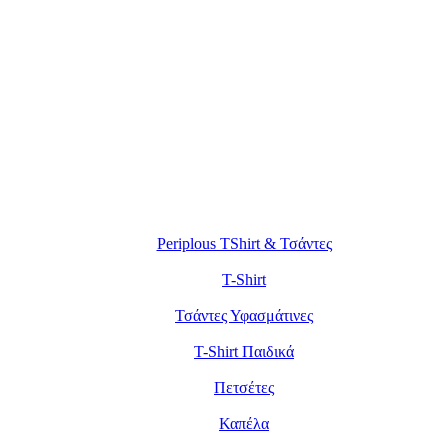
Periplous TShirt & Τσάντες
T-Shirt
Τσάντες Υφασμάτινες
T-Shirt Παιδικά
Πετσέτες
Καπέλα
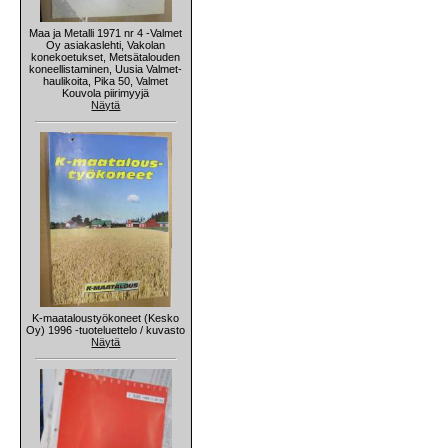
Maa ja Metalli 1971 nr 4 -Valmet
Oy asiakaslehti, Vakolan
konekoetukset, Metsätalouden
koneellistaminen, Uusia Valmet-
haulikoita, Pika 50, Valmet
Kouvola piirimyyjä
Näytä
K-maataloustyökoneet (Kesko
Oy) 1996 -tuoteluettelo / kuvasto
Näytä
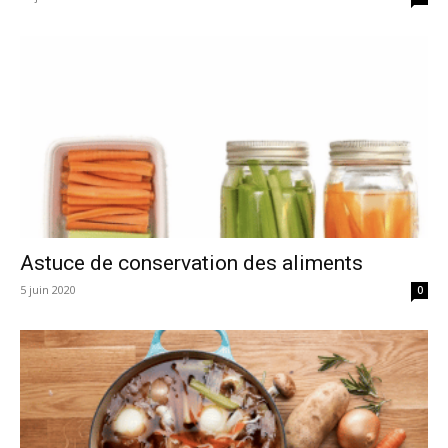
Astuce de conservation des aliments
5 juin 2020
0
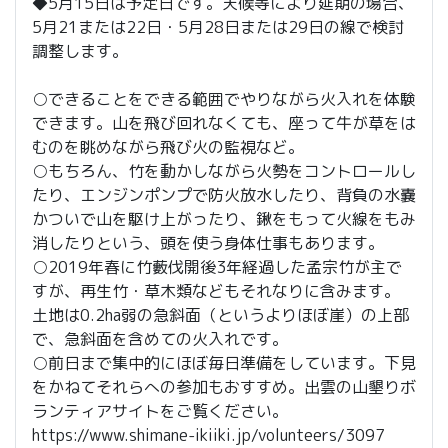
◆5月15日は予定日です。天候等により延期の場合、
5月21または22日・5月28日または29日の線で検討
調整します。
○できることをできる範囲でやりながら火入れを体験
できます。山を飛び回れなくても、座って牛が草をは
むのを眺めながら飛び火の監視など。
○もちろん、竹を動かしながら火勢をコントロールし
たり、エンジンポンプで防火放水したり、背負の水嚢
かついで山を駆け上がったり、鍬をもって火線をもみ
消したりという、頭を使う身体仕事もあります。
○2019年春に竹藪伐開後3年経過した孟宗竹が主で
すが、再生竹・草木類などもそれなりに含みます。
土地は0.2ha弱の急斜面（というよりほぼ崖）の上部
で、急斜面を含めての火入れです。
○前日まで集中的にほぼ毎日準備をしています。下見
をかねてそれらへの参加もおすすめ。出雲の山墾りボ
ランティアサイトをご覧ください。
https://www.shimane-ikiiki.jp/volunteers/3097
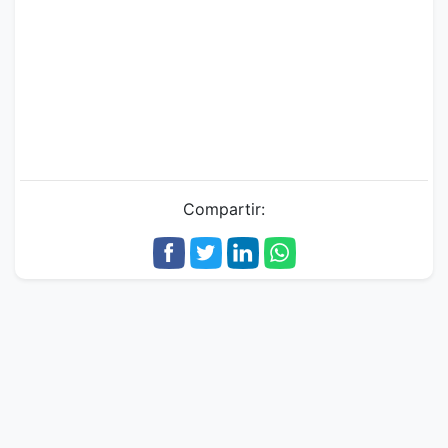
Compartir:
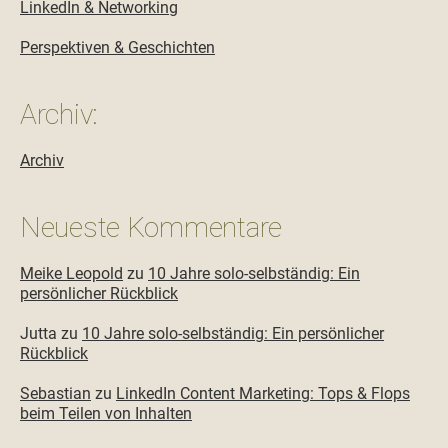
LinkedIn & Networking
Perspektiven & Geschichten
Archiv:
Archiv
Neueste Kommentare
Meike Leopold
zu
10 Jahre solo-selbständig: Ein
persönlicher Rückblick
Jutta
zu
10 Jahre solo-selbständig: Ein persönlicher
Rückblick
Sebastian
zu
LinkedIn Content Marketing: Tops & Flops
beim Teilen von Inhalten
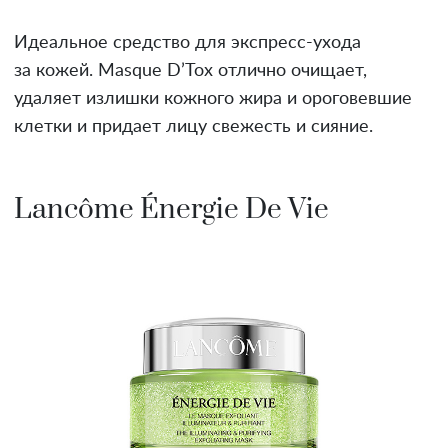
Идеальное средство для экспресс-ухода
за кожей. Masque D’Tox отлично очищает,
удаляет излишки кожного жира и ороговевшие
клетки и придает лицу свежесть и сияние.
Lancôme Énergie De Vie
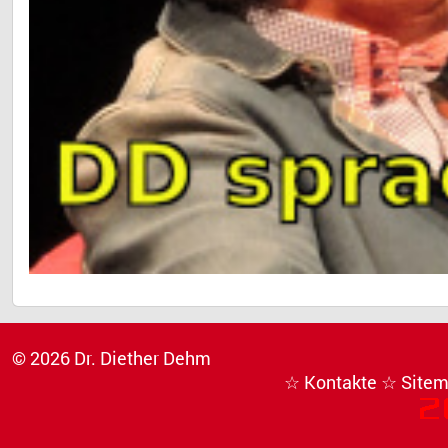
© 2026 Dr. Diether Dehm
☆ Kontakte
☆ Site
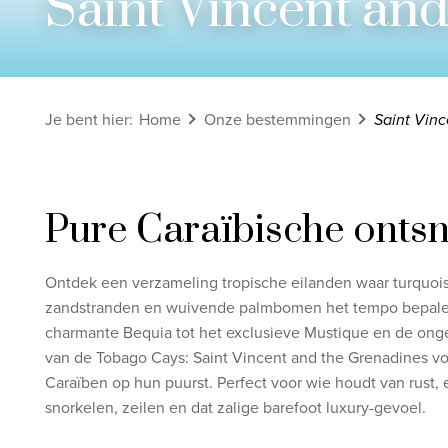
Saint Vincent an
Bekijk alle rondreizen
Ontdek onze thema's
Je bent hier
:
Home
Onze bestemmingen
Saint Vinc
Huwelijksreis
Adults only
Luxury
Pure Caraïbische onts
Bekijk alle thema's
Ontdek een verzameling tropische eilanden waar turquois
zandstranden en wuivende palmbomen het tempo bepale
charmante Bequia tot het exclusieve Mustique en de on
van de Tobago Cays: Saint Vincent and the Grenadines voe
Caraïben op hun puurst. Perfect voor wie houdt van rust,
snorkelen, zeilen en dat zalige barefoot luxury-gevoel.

== == ==

Problem requirements:
Give back all of the entries verbatim, but without pictures.

Exercise answer:
Periplous TShirt & Τσάντες
T-Shirt
Τσάντες Υφασμάτινες
T-Shirt Παιδικά
Πετσέτες
Καπέλα
Maa ja Metalli 1971 nr 4 -Valmet
Oy asiakaslehti, Vakolan
konekoetukset, Metsätalouden
koneellistaminen, Uusia Valmet-
haulikoita, Pika 50, Valmet
Kouvola piirimyyjä
Näytä
K-maataloustyökoneet (Kesko
Oy) 1996 -tuoteluettelo / kuvasto
Näytä
Astuce de conservation des aliments
5 juin 2020
0
◆5月15日は予定日です。天候等により延期の場合、
5月21または22日・5月28日または29日の線で検討
調整します。
○できることをできる範囲でやりながら火入れを体験
できます。山を飛び回れなくても、座って牛が草をは
むのを眺めながら飛び火の監視など。
○もちろん、竹を動かしながら火勢をコントロールし
たり、エンジンポンプで防火放水したり、背負の水嚢
かついで山を駆け上がったり、鍬をもって火線をもみ
消したりという、頭を使う身体仕事もあります。
○2019年春に竹藪伐開後3年経過した孟宗竹が主で
すが、再生竹・草木類などもそれなりに含みます。
土地は0.2ha弱の急斜面（というよりほぼ崖）の上部
で、急斜面を含めての火入れです。
○前日まで集中的にほぼ毎日準備をしています。下見
をかねてそれらへの参加もおすすめ。出雲の山墾りボ
ランティアサイトをご覧ください。
https://www.shimane-ikiiki.jp/volunteers/3097
Compartir:
LinkedIn & Networking
Perspektiven & Geschichten
Archiv:
Archiv
Neueste Kommentare
Meike Leopold
zu
10 Jahre solo-selbständig: Ein
persönlicher Rückblick
Jutta
zu
10 Jahre solo-selbständig: Ein persönlicher
Rückblick
Sebastian
zu
LinkedIn Content Marketing: Tops & Flops
beim Teilen von Inhalten
Идеальное средство для экспресс-ухода
за кожей. Masque D’Tox отлично очищает,
удаляет излишки кожного жира и ороговевшие
клетки и придает лицу свежесть и сияние.
Lancôme Énergie De Vie
© 2026 Dr. Diether Dehm
☆ Kontakte
☆ Site
Saint Vincent an
Bekijk alle rondreizen
Ontdek onze thema's
Je bent hier
:
Home
Onze bestemmingen
Saint Vinc
Huwelijksreis
Adults only
Luxury
Pure Caraïbische onts
Bekijk alle thema's
Ontdek een verzameling tropische eilanden waar turquois
zandstranden en wuivende palmbomen het tempo bepale
charmante Bequia tot het exclusieve Mustique en de on
van de Tobago Cays: Saint Vincent and the Grenadines voe
Caraïben op hun puurst. Perfect voor wie houdt van rust,
snorkelen, zeilen en dat zalige barefoot luxury-gevoel.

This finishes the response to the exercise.